Tuesday, June 11, 2013

week 17

Time to cut up our baby clarinets! In this scenario we are pretending that the tenon doesn't fit the socket anymore and we need to cut it off and make a sleeve to make it the right size again. It's pretty invasive but when you're done it's hard to tell it was done and it holds up well too.

Yes, there's cork on one side of it (we're pretending it still has cork on the other side), and it's going to protect that tenon from getting deep chuck marks in.

Now, I've cut down  one side on the lathe to make space for the sleeve.

My tenon when I was done, and the two sleeves (you only need one but somehow I messed up a measurement, so I made another).

This is the one that was too short, oops. It was pretty quick to make so it wasn't too troublesome to make another.

There is the other one. It's supposed to stick out a bit. At this point we would glue the sleeve on to the tenon with some epoxy and let it sit for a while. The glue will stick out a bit on the end which is fine, because then we chuck the (baby) clarinet back into the lathe and cut off the end of the sleeve that is sticking out.

This is my saxophone neck, I discovered some dents in it  where the upper octave key smashes against it (and one has to wonder why they don't put something to protect the key from doing that, when it's off the saxophone, hm..).

Another angle of the dent (I had a similar dent on both sides).

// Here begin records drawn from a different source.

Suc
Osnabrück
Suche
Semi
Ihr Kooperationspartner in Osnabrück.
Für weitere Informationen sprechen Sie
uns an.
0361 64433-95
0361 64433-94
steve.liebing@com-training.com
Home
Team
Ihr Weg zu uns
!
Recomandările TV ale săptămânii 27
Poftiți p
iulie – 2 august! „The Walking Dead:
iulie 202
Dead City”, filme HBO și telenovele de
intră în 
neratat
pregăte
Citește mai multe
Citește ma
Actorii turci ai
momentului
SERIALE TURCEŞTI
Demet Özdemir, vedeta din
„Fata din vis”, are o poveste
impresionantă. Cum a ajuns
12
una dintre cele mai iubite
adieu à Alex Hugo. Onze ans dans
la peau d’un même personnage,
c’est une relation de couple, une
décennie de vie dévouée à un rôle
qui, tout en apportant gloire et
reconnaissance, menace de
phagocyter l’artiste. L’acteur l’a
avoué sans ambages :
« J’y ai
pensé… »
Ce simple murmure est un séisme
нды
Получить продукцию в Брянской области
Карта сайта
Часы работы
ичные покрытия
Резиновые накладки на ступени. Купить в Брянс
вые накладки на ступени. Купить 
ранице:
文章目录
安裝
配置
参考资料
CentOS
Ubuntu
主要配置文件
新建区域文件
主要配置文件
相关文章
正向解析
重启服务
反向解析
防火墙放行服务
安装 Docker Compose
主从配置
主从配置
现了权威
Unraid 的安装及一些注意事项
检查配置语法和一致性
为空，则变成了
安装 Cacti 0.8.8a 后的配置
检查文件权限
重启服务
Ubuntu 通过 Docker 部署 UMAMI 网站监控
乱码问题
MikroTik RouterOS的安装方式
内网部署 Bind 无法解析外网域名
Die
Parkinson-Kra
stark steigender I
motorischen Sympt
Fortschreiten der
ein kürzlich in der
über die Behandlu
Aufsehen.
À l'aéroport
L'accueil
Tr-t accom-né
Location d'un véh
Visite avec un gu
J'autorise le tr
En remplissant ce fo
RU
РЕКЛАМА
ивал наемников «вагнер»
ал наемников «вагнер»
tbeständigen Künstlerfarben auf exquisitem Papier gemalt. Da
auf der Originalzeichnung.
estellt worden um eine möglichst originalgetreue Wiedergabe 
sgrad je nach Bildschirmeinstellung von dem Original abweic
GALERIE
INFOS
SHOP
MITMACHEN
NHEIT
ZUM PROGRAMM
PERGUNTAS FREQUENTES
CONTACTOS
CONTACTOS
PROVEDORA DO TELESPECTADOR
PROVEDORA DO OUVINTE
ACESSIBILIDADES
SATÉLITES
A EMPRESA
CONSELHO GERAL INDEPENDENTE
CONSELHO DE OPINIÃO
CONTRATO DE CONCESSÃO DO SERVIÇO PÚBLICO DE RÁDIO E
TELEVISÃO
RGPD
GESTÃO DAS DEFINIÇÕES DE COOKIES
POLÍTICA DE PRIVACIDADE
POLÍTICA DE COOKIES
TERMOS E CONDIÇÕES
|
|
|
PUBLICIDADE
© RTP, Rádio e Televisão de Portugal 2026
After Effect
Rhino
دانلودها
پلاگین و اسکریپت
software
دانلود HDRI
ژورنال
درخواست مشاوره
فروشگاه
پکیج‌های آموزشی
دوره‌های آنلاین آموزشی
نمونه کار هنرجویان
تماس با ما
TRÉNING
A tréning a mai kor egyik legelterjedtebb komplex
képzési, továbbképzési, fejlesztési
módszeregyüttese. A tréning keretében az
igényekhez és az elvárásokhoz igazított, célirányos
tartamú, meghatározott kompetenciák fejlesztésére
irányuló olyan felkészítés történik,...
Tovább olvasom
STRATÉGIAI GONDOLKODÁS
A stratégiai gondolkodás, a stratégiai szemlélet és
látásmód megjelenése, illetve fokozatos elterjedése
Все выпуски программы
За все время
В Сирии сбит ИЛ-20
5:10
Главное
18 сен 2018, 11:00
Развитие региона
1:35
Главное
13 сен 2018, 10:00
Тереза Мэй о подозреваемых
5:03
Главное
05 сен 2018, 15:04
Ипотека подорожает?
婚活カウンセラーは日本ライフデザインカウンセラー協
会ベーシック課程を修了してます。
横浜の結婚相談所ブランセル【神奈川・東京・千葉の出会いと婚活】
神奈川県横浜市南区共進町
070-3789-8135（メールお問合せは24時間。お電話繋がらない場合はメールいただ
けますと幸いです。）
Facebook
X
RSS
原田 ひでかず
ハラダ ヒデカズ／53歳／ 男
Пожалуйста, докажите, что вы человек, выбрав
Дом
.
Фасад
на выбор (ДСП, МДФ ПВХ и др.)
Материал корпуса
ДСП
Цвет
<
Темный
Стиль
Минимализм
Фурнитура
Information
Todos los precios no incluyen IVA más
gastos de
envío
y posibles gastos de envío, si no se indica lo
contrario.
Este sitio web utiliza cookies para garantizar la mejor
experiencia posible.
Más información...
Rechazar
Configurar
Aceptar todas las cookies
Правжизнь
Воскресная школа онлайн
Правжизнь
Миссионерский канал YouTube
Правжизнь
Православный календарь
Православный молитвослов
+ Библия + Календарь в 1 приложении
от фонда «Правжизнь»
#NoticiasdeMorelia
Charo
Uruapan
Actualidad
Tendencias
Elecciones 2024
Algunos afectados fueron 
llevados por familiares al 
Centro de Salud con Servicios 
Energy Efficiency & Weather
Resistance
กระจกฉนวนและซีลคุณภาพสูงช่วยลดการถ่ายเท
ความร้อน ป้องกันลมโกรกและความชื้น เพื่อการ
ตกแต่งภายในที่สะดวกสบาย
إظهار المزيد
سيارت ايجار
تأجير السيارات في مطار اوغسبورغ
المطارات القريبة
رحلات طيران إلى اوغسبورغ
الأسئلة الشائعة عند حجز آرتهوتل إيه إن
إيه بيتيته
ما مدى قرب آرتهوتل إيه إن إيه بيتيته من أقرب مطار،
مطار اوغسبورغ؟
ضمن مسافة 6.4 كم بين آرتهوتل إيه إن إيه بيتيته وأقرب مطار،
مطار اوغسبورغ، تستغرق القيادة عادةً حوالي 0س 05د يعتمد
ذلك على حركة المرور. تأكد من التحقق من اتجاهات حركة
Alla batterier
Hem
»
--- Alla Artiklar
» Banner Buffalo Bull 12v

 It looks like the dent is gone now, after I rubbed it a bit with some saxophone tools Lucas showed me.

Looks better now!

Putting on a new neck cork, and when everything was done except for cutting off the excess and waxing it up, I waxed it and melted the wax with my torch. I also got the cork caught on fire. Just my luck!
Note to self: Go slower and keep the torch further away next time!

This is my house in Red Wing. I lived in the attic (top floor). It looks pretty nice on the outside but isn't that great on the inside.